In a recent post titled Unweaving the rainbow, Matt Hall described our joint attempt (partly successful) to create a Python tool to enable recovery of digital data from any pseudo-colour scientific image (and a seismic section in particular, like the one in Figure 1), without any prior knowledge of the colormap.
Please check our GitHub repository for the code and slides and watch Matt’s talk (very insightful and very entertaining) from the 2017 Calgary Geoconvention below:
In the next two post, coming up shortly, I will describe in greater detail my contribution to the project, which focused on developing a computer vision pipeline to automatically detect where the seismic section is located in the image, rectify any distortions that might be present, and remove all sorts of annotations and trivia around and inside the section. The full workflow is included below (with sections I-VI developed to date):
- I – Image preparation, enhancement:
- Convert to gray scale
- Optional: smooth or blur to remove high frequency noise
- Enhance contrast
- II – Find seismic section:
- Convert to binary with adaptive or other threshold method
- Find and retain only largest object in binary image
- Fill its holes
- Apply opening and dilation to remove minutiae (tick marks and labels)
- III – Define rectification transformation
- Detect contour of largest object find in (2). This should be the seismic section.

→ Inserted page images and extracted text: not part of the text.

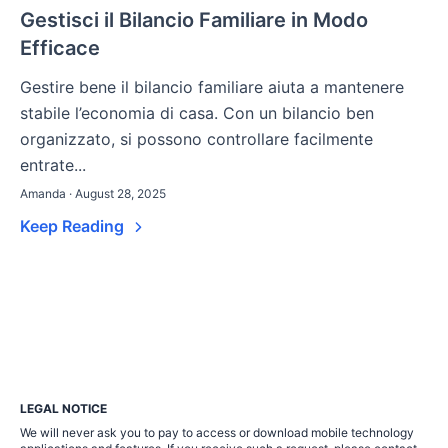
Gestisci il Bilancio Familiare in Modo
Efficace
Gestire bene il bilancio familiare aiuta a mantenere
stabile l’economia di casa. Con un bilancio ben
organizzato, si possono controllare facilmente
entrate...
Amanda · August 28, 2025
Keep Reading
LEGAL NOTICE
We will never ask you to pay to access or download mobile technology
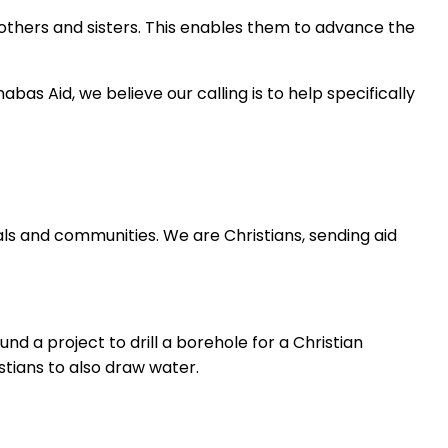
rothers and sisters. This enables them to advance the
bas Aid, we believe our calling is to help specifically
als and communities. We are Christians, sending aid
nd a project to drill a borehole for a Christian
tians to also draw water.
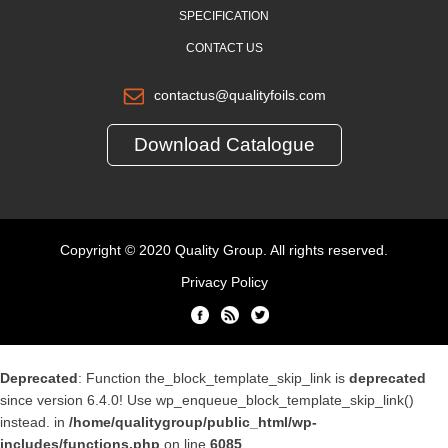
SPECIFICATION
CONTACT US
contactus@qualityfoils.com
Download Catalogue
Copyright © 2020 Quality Group. All rights reserved.
Privacy Policy
Deprecated
: Function the_block_template_skip_link is
deprecated
since version 6.4.0! Use wp_enqueue_block_template_skip_link()
instead. in
/home/qualitygroup/public_html/wp-
includes/functions.php
on line
6085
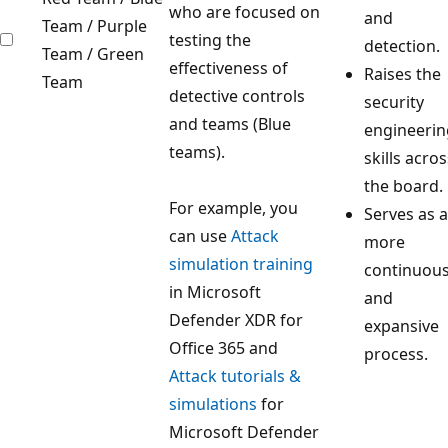
who are focused on
and
Team / Purple
testing the
detection.
Team / Green
effectiveness of
Raises the
Team
detective controls
security
and teams (Blue
engineerin
teams).
skills acros
the board.
For example, you
Serves as a
can use
Attack
more
simulation training
continuou
in Microsoft
and
Defender XDR for
expansive
Office 365 and
process.
Attack tutorials &
simulations
for
Microsoft Defender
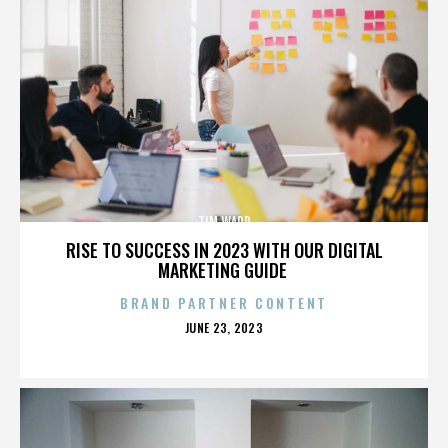
TIM WARD
RISE TO SUCCESS IN 2023 WITH OUR DIGITAL
MARKETING GUIDE
BRAND PARTNER CONTENT
POSTED
JUNE 23, 2023
ON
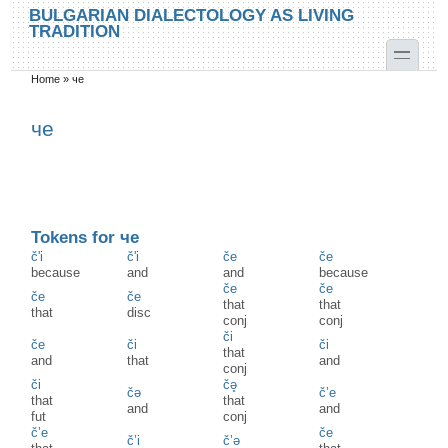
Skip to main content
Skip to search
BULGARIAN DIALECTOLOGY AS LIVING
TRADITION
toggle
Home
»
че
You are here
че
Tokens for че
č'i
č'i
če
če
because
and
and
because
če
če
če
če
that
that
that
disc
conj
conj
či
če
či
či
that
and
that
and
conj
či
čə̥
čə
č’e
that
that
and
and
fut
conj
č’e
če
č’i
č’ə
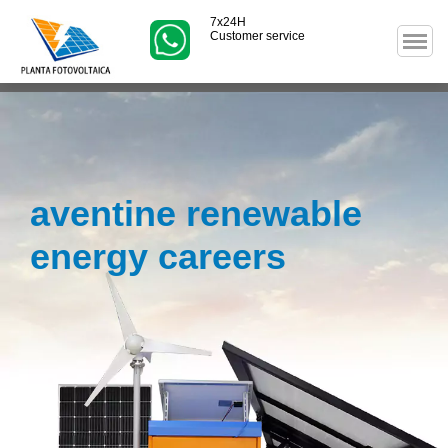
7x24H
Customer service
aventine renewable
energy careers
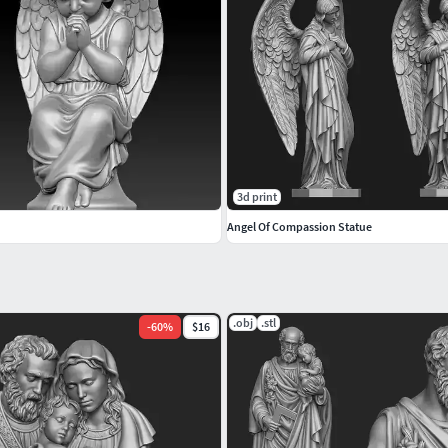
3d print
Angel Of Compassion Statue
.obj
.stl
-
60
%
$16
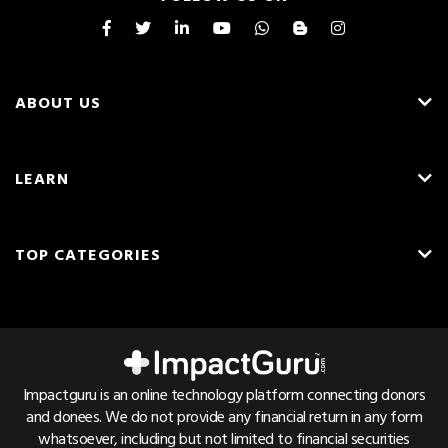
ABOUT US
About Us
LEARN
Careers
What is Crowdfunding?
Blog
TOP CATEGORIES
Fundraising Ideas
Resources
English
Medical Crowdfunding
Fundraising Tips
Press & Awards
Hindi
Transplant Crowdfunding
Frequently Asked Questions
Contact Us
Cancer Crowdfunding
Pricing & Fees
Referrals
Impactguru is an online technology platform connecting donors
Child Health Crowdfunding
and donees. We do not provide any financial return in any form
Trust & Safety
Bug Bounty
whatsoever, including but not limited to financial securities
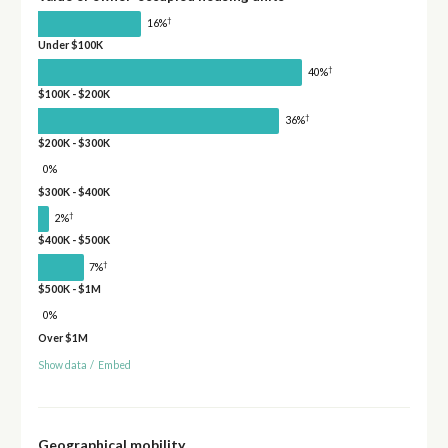
†
16%
Under $100K
†
40%
$100K - $200K
†
36%
$200K - $300K
0%
$300K - $400K
†
2%
$400K - $500K
†
7%
$500K - $1M
0%
Over $1M
Show data
/
Embed
Geographical mobility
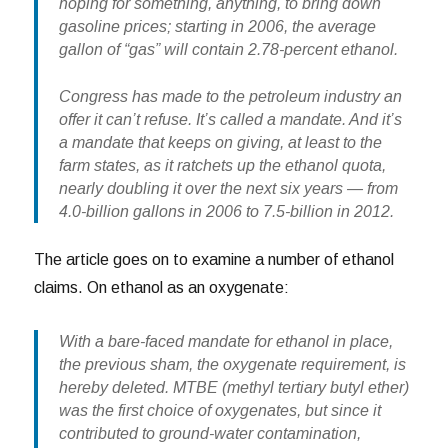
hoping for something, anything, to bring down
gasoline prices; starting in 2006, the average
gallon of “gas” will contain 2.78-percent ethanol.
Congress has made to the petroleum industry an
offer it can’t refuse. It’s called a mandate. And it’s
a mandate that keeps on giving, at least to the
farm states, as it ratchets up the ethanol quota,
nearly doubling it over the next six years — from
4.0-billion gallons in 2006 to 7.5-billion in 2012.
The article goes on to examine a number of ethanol
claims. On ethanol as an oxygenate:
With a bare-faced mandate for ethanol in place,
the previous sham, the oxygenate requirement, is
hereby deleted. MTBE (methyl tertiary butyl ether)
was the first choice of oxygenates, but since it
contributed to ground-water contamination,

- Approximate contour with polygon with enough tolerance to ensure it has 4 sides only
- Sort polygon corners using angle from centroid
- Define new rectangular image using length of largest long and largest short sides of initial contour
- Estimate and output transformation to warp polygon to rectangle
- IV – Warp using transformation
- V – Blanking annotations inside seismic section (if rectangular):
- Start with output of (4)
- Pre-process and apply canny filter
- Find contours in the canny filter smaller than input size
- Sort contours (by shape and angular relationships or diagonal lengths)
- Loop over contours:
- Approximate contour
- If approximation has 4 points AND the 4 semi-diagonals are of same length: fill contour and add to mask
- VI – Use mask to remove text inside rectangle in the input and blank (NaN) the whole rectangle.
- VII – Optional: tools to remove arrows and circles/ellipses:
- For arrows – contours from (4) find ones with 7 sizes and low convexity (concave) or alternatively Harris corner and count 7 corners, or template matching
- For ellipses – template matching or regionprops
- VIII – Optional FFT filters to remove timing lines and vertical lines
You can download from GitHub all the tools for the automated workflow (parts I-VI) in the module mycarta.py, as well as an example Jupyter Notebook showing how to run it.
The first post focuses on the image pre-processing and enhancement, and the detection of the seismic line (sections I and II, in green); the second one deals with the rectification of the seismic (sections IV to V, in blue). They are not meant as full tutorials, rather as a pictorial road map to (partial) success, but key Python code snippets will be included and discussed.